Beowulf (2007)
Die Legende von Beowulf
Beowulf (2007) Die Legende von Beowulf
Mit Beowulf meldet sich Regisseur Robert Zemeckis mit seiner Digitalanimations-Technik zurück, die er 2004 in The Polar Express ausgeklügelt hatte und seither merklich weiter entwickelt hat. Die Legende von Beowulf ist geprägt von Triebhandlungen auf allen Ebenen, im Sexuellen wie im Zerstörerischen. Das Resultat ist ein tricktechnisch imposantes Werk randvoll mit Erotik und Action.
Wenn der Name Robert Zemeckis über die Leinwand flimmert, kann Alan Silvestri nicht allzu weit entfernt sein. Auch für Beowulf schwingt Silvestri wieder seinen Taktstock und führt ein grosses Orchester mit Chor in eine einmal mehr epische musikalische Schlacht. Der Unterhaltungswert ist unbestritten, doch stumpft Silvestris musikalische Klinge zunehmend etwas ab.
Alan Silvestri scheint mit wenigen Ausnahmen im Monster-Legenden-Genre gefangen zu sein: Seine auffälligsten Werke in den letzen Jahren entstanden zu Mumien- und Grufti-Filmen. Mit The Mummy Returns lieferte er einen Powerhouse-Score ab, welcher mit mitreissenden Themen und anhaltender Energie überzeugen konnte. In Van Helsing fügte er den üblichen musikalischen Ingredienzien ein originelles und aggressives Gitarrenspiel zu. Gegenüber The Mummy Returns krankte die orchestrale Tour-de-Force von Van Helsing allerdings bereits an einer gewissen Zusammenhangslosigkeit. So wurden zum Beispiel Stücke aneinander gereiht, welche dramaturgisch nur schwer zu verknüpfen waren.
Auch Beowulf leidet meines Erachtens an einer Überdosis Actiongetöse und verliert dabei den musikalischen Faden immer wieder. Man wünschte sich einen dramaturgisch nachvollziehbareren Aufbau, wie dies bei Soundtrack-Alben von James Horner, Howard Shore und John Williams der Fall ist.
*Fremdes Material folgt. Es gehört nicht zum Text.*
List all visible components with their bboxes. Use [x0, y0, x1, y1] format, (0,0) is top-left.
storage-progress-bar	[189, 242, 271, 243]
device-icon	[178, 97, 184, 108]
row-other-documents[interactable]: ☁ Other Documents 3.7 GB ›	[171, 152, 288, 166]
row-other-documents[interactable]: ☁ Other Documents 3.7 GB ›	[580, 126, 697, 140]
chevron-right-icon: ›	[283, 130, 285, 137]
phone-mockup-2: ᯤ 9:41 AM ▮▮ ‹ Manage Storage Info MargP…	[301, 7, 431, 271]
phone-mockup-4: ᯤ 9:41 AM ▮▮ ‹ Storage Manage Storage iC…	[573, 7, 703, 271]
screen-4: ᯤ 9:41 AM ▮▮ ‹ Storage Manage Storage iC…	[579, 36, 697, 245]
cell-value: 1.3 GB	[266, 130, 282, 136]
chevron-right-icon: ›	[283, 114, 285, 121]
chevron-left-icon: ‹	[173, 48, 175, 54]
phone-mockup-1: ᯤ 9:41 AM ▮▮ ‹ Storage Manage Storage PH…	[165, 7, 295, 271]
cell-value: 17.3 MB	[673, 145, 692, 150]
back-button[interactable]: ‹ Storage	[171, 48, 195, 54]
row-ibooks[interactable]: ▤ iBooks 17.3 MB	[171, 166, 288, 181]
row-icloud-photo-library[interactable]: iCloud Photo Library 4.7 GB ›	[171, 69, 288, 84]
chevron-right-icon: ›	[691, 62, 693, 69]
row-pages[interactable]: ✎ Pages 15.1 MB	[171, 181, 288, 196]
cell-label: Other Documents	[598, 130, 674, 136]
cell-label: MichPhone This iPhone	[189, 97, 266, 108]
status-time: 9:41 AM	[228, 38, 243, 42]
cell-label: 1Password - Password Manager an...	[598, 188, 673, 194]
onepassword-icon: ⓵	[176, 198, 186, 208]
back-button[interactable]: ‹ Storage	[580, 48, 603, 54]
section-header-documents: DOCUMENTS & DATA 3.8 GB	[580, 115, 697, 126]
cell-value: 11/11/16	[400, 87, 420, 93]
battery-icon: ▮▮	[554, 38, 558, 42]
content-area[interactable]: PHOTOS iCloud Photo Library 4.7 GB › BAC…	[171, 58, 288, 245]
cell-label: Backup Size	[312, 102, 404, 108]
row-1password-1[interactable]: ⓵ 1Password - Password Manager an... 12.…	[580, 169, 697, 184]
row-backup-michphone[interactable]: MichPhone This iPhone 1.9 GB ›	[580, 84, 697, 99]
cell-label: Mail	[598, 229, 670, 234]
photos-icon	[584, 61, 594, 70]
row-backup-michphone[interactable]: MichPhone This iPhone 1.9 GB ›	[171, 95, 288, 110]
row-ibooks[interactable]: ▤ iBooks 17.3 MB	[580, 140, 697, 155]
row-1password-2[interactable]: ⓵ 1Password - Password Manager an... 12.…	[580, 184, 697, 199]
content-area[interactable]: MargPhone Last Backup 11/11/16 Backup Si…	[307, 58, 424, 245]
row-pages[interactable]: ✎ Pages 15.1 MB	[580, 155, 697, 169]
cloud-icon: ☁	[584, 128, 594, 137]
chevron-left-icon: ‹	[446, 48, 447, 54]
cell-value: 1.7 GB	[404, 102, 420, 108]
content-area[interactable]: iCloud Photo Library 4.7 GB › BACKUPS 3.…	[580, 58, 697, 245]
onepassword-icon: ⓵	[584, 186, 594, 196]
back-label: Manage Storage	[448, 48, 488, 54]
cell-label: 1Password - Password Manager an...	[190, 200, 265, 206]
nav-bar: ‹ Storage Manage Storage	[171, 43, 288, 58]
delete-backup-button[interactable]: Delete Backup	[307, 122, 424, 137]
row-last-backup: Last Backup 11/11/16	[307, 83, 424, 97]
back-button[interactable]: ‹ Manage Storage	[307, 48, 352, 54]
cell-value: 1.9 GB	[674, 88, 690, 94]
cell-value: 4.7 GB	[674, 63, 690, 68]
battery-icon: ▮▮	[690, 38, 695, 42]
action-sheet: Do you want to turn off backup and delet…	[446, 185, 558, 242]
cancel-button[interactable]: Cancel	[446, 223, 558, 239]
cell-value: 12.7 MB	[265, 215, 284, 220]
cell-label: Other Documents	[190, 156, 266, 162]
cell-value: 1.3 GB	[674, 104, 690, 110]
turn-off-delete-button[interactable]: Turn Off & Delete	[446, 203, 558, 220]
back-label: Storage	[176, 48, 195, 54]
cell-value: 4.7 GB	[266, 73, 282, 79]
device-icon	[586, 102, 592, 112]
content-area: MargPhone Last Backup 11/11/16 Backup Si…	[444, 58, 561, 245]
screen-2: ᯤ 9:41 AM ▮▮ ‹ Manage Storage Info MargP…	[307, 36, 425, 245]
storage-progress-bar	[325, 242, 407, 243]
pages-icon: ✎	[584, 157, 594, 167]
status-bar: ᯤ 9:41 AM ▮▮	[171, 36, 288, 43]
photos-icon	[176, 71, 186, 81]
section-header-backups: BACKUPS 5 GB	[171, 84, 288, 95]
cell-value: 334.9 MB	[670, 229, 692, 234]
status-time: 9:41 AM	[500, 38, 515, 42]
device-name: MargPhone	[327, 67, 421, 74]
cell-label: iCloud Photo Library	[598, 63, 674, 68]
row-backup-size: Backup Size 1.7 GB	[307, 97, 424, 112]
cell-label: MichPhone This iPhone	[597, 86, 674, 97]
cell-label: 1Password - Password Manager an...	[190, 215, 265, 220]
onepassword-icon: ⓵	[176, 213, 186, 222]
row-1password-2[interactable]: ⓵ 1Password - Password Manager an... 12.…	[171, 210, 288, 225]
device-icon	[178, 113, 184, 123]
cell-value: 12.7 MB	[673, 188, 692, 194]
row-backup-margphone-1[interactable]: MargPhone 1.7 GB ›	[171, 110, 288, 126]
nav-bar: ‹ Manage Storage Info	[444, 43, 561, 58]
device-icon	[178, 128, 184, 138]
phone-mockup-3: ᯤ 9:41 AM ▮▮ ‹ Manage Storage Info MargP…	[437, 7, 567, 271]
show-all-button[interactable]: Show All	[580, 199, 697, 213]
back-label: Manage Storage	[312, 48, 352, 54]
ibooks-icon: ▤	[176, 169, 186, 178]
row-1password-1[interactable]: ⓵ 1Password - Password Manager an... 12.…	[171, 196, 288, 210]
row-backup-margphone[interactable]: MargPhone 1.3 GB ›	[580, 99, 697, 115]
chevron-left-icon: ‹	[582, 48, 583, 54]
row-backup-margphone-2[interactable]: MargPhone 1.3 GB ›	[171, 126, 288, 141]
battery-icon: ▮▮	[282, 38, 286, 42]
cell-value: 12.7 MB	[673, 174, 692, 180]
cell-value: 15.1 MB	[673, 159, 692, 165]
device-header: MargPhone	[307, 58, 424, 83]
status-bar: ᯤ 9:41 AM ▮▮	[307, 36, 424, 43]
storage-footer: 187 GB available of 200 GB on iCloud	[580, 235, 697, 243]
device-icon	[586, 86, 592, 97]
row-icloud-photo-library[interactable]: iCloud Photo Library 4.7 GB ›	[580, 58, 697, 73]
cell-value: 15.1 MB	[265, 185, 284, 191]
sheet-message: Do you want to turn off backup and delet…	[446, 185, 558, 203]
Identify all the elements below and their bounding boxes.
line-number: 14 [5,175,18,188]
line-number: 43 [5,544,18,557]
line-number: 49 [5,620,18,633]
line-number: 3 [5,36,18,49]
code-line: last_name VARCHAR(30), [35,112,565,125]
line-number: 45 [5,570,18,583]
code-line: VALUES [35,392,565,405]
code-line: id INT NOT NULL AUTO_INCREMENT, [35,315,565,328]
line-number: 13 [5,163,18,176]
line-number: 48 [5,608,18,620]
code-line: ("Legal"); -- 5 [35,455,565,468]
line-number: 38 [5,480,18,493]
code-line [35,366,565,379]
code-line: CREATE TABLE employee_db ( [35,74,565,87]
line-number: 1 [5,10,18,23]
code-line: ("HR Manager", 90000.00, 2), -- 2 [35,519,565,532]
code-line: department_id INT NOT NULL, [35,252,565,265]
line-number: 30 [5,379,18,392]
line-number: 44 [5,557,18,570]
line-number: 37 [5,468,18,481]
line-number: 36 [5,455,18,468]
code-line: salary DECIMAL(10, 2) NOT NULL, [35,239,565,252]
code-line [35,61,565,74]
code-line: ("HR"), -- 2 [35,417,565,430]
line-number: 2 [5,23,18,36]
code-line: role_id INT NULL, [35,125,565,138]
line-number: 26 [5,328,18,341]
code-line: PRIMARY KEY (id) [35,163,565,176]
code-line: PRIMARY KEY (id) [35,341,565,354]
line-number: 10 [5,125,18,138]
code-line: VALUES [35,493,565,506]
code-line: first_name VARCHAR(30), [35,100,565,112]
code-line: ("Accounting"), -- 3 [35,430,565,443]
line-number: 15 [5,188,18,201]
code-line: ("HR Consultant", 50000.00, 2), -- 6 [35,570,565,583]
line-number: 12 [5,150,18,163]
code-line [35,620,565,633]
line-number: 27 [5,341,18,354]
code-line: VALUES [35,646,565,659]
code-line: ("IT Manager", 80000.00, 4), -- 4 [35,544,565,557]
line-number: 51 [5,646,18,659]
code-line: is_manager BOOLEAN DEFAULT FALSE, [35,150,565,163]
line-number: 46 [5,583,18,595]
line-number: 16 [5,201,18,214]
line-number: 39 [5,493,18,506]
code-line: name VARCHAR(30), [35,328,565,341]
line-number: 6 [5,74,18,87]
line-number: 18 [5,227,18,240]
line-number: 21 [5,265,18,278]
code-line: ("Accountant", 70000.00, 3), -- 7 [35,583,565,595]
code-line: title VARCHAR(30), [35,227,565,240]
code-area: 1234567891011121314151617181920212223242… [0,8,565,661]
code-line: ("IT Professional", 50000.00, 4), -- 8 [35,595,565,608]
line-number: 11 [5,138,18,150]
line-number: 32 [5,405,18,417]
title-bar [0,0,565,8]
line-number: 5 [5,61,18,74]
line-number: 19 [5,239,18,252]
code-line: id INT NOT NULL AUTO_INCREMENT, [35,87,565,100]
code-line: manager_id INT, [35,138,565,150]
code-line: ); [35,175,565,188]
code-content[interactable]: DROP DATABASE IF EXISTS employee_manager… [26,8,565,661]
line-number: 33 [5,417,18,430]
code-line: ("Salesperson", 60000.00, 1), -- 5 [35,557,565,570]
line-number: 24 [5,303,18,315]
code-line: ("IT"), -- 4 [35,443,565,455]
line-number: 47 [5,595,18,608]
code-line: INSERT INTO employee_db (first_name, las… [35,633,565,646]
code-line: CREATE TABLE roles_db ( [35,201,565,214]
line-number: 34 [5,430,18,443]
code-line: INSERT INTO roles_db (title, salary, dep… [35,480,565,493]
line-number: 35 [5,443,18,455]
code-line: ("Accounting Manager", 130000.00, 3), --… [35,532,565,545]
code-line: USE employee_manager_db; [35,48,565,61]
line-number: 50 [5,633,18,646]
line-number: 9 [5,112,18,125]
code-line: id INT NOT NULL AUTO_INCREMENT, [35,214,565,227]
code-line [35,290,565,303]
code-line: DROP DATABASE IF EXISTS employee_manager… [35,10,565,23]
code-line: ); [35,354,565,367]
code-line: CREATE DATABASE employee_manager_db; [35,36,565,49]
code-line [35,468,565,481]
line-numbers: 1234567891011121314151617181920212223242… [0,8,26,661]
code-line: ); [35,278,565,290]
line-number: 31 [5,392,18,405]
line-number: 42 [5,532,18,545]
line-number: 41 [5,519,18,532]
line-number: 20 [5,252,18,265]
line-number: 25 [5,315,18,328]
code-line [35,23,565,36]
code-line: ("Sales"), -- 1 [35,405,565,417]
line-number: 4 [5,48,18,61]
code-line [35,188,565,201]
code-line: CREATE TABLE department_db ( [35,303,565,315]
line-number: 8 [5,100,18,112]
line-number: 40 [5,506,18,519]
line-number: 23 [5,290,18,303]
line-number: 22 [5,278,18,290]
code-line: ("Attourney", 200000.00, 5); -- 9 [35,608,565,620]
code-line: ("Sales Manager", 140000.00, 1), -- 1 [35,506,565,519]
Der Beowulf-Score enthält viele Actioneindrücke mit durchaus überzeugenden und mitreissenden Momenten, doch vermisst man dazwischen "Bindeglieder".
Das Album eröffnet mit dem "Beowulf Main Title" und verschiesst damit den ersten Ball. Das Main Title kommt ohne Kontext daher und wird dem Hörer einfach "vor den Latz" geknallt. Das Resultat ist ein sehr synthesize-lastiger 50-sekündiger Eröffnungstrack. Dieser ist weder repräsentativ für das folgende Musikmaterial noch nachvollziehbar.
Das zweite Stück "First Grendel Attack" setzt dann den Actionton und fesselt viel mehr. Kaum ist der Hörer allerdings in Beowulfs Welt eingetaucht, folgt mit "Gently as She Goes" ein gesungenes Lied mit Volklorecharakter - im Film notwendig, auf dem Album eher für Komplettisten. Das sechste Stück enthält ein erstes sehr kraftvolles Statement des Beowulf-Kampfthemas (ab 1:14), doch leider bricht es viel zu schnell wider ab. Mehr Kontinuum entwickelt das Album nach dem Stück "A Hero Comes Home", interpretiert von Robin Wright-Penn. Der Score wirkt ab Stück acht ausgerichteter und gezielter.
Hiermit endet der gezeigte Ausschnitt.